Increasing trade by creating more borders

What is the difference between macroeconomics and international macroeconomics or trade? There is a border. Just splitting an economy in two seems trivial, yet it matters. A lot. There is plenty of empirical evidence that borders matter. They inhibit trade. They allow for purchasing-power-parity deviations to persist. The economic well-being can differ dramatically across a border despite geographic similarities.

Emmanuelle Lavallée and Vincent Vicard note that the number of borders has considerably increased since World War II, with the number of countries going from 72 to 192. Given the border effect, this should be bad. But this has also a important side effect: transactions that were internal become international, thus boosting international trade statistics. Lavallée and Vicard find that measured international trade has increased by 9% solely because of new borders, but actual trade would have been 4% higher without those borders. While this is not negligible, we need to keep in mind that world trade has increased by a factor of 30 during this period.

2 comments:

Unknown said...

I would be interested to see the evidence for borders actually mattering for trade and economic well-being.

I can certainly see why they might matter, but I'm inclined to believe that any simple analysis will dramatically overstate the impact of borders, because the erection of borders is endogenous to relevant economic factors.

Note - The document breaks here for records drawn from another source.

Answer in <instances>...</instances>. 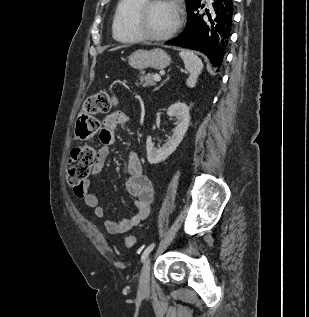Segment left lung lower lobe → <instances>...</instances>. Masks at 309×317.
<instances>
[{
    "label": "left lung lower lobe",
    "instance_id": "obj_1",
    "mask_svg": "<svg viewBox=\"0 0 309 317\" xmlns=\"http://www.w3.org/2000/svg\"><path fill=\"white\" fill-rule=\"evenodd\" d=\"M201 2L187 10L183 32L167 45L181 46L205 54L214 67H221L231 35L234 0H212L209 9L200 13ZM219 71V69H217Z\"/></svg>",
    "mask_w": 309,
    "mask_h": 317
}]
</instances>
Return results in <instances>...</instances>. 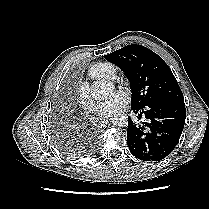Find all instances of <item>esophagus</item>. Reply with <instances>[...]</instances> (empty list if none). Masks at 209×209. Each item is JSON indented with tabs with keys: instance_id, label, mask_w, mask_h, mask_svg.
I'll return each instance as SVG.
<instances>
[{
	"instance_id": "obj_1",
	"label": "esophagus",
	"mask_w": 209,
	"mask_h": 209,
	"mask_svg": "<svg viewBox=\"0 0 209 209\" xmlns=\"http://www.w3.org/2000/svg\"><path fill=\"white\" fill-rule=\"evenodd\" d=\"M108 124V120H103L100 122L101 126H106Z\"/></svg>"
}]
</instances>
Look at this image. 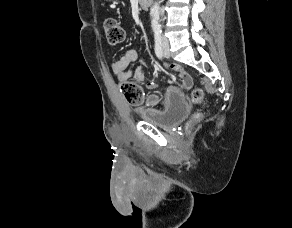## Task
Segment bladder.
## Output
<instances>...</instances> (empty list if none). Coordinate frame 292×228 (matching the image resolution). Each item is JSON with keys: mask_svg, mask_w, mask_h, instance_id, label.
I'll return each mask as SVG.
<instances>
[{"mask_svg": "<svg viewBox=\"0 0 292 228\" xmlns=\"http://www.w3.org/2000/svg\"><path fill=\"white\" fill-rule=\"evenodd\" d=\"M189 111V104L186 101H182L163 114L144 115L142 119L154 126L168 128L186 117Z\"/></svg>", "mask_w": 292, "mask_h": 228, "instance_id": "obj_1", "label": "bladder"}]
</instances>
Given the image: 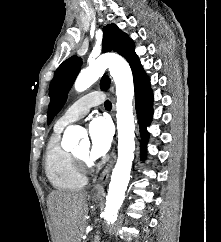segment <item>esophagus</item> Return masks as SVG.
<instances>
[{"mask_svg":"<svg viewBox=\"0 0 221 242\" xmlns=\"http://www.w3.org/2000/svg\"><path fill=\"white\" fill-rule=\"evenodd\" d=\"M115 161H116V152H115V149H113L109 161L107 162L104 170L102 171L101 176L99 177L97 183L94 185V187L91 191L92 197L99 198V197L103 196L104 188L108 183L110 173L115 164Z\"/></svg>","mask_w":221,"mask_h":242,"instance_id":"obj_1","label":"esophagus"}]
</instances>
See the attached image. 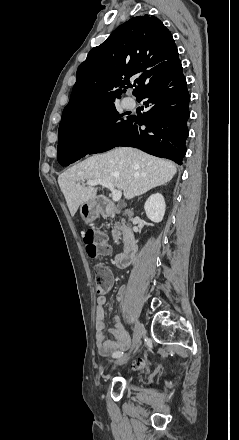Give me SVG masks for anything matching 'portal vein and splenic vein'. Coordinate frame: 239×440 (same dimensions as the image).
<instances>
[{"label": "portal vein and splenic vein", "instance_id": "obj_1", "mask_svg": "<svg viewBox=\"0 0 239 440\" xmlns=\"http://www.w3.org/2000/svg\"><path fill=\"white\" fill-rule=\"evenodd\" d=\"M87 186H103V188H108L112 192V200L113 202H119L121 200L122 192L121 190H115L113 184L111 182H106V180H87ZM80 186V184H78Z\"/></svg>", "mask_w": 239, "mask_h": 440}]
</instances>
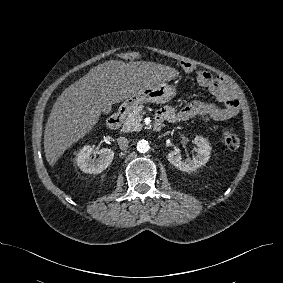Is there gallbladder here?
Masks as SVG:
<instances>
[{
	"mask_svg": "<svg viewBox=\"0 0 283 283\" xmlns=\"http://www.w3.org/2000/svg\"><path fill=\"white\" fill-rule=\"evenodd\" d=\"M104 113H105V114H108L109 112H108V110H105Z\"/></svg>",
	"mask_w": 283,
	"mask_h": 283,
	"instance_id": "gallbladder-1",
	"label": "gallbladder"
}]
</instances>
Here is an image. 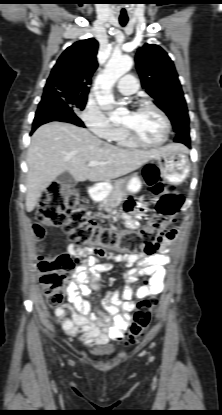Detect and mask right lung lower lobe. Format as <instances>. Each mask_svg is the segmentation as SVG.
<instances>
[{"instance_id":"obj_1","label":"right lung lower lobe","mask_w":222,"mask_h":415,"mask_svg":"<svg viewBox=\"0 0 222 415\" xmlns=\"http://www.w3.org/2000/svg\"><path fill=\"white\" fill-rule=\"evenodd\" d=\"M62 121L85 127L83 122L75 115L73 110L59 96L53 95L42 104H39L35 114L32 132L40 125L51 122Z\"/></svg>"}]
</instances>
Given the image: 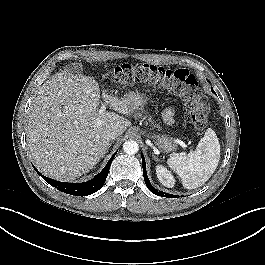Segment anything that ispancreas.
<instances>
[{"label":"pancreas","instance_id":"1","mask_svg":"<svg viewBox=\"0 0 265 265\" xmlns=\"http://www.w3.org/2000/svg\"><path fill=\"white\" fill-rule=\"evenodd\" d=\"M137 116H141V113H138Z\"/></svg>","mask_w":265,"mask_h":265}]
</instances>
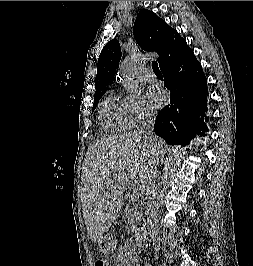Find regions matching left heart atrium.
<instances>
[{
    "instance_id": "1",
    "label": "left heart atrium",
    "mask_w": 253,
    "mask_h": 266,
    "mask_svg": "<svg viewBox=\"0 0 253 266\" xmlns=\"http://www.w3.org/2000/svg\"><path fill=\"white\" fill-rule=\"evenodd\" d=\"M147 94H148L150 103L154 107L161 106V104L165 101L164 93L158 88H154V87L149 88Z\"/></svg>"
}]
</instances>
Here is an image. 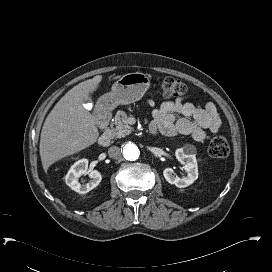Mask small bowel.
Returning a JSON list of instances; mask_svg holds the SVG:
<instances>
[{
    "mask_svg": "<svg viewBox=\"0 0 272 272\" xmlns=\"http://www.w3.org/2000/svg\"><path fill=\"white\" fill-rule=\"evenodd\" d=\"M149 101L148 106L154 107ZM154 121L158 130L166 136L189 134L194 140L203 142L206 138L205 129L212 133H219L221 122L214 103L208 102L204 107L195 105L183 99L168 101L160 108L153 110ZM180 118L177 119V117Z\"/></svg>",
    "mask_w": 272,
    "mask_h": 272,
    "instance_id": "small-bowel-1",
    "label": "small bowel"
}]
</instances>
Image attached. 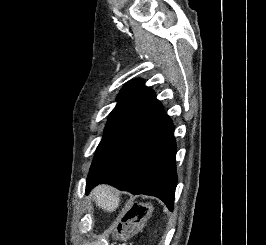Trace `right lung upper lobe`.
Instances as JSON below:
<instances>
[{"label": "right lung upper lobe", "mask_w": 266, "mask_h": 245, "mask_svg": "<svg viewBox=\"0 0 266 245\" xmlns=\"http://www.w3.org/2000/svg\"><path fill=\"white\" fill-rule=\"evenodd\" d=\"M117 101L110 118L147 122L164 113L155 93L145 87L142 80L128 82L122 88Z\"/></svg>", "instance_id": "cb5924a9"}]
</instances>
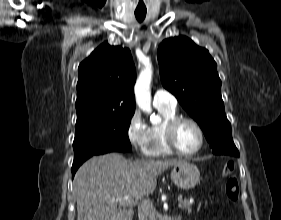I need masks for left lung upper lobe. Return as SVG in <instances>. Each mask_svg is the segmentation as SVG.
<instances>
[{"label":"left lung upper lobe","instance_id":"5c2ea615","mask_svg":"<svg viewBox=\"0 0 281 220\" xmlns=\"http://www.w3.org/2000/svg\"><path fill=\"white\" fill-rule=\"evenodd\" d=\"M163 86L200 125L214 154L235 155L221 96L217 64L205 48L185 36L164 40L157 51Z\"/></svg>","mask_w":281,"mask_h":220}]
</instances>
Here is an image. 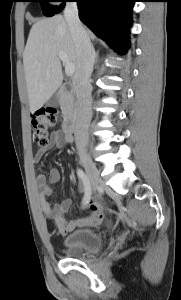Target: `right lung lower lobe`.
Masks as SVG:
<instances>
[{
	"instance_id": "98d812e1",
	"label": "right lung lower lobe",
	"mask_w": 181,
	"mask_h": 300,
	"mask_svg": "<svg viewBox=\"0 0 181 300\" xmlns=\"http://www.w3.org/2000/svg\"><path fill=\"white\" fill-rule=\"evenodd\" d=\"M74 1L78 3L80 20L115 51L124 54L129 45L128 27L135 0Z\"/></svg>"
}]
</instances>
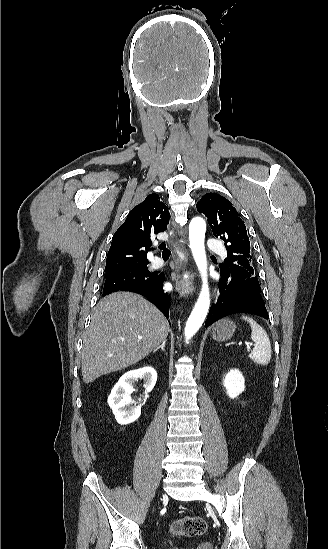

That is to say, when we see South Korea and North Korea "create" a border, and observe the well-being of their peoples (or perhaps just one of their peoples) go down, I expect that it went down not because of the border, but because of the reason behind the use of the 38th parallel as a demarcating line.

Agent Continuum said...

The "border puzzle" may or may not be there: http://ideas.repec.org/p/cii/cepidt/2002-01.html

I guess that the literature on FTAs might have something to say about how to handle the endogeneity of barriers to trade, to some limited extent.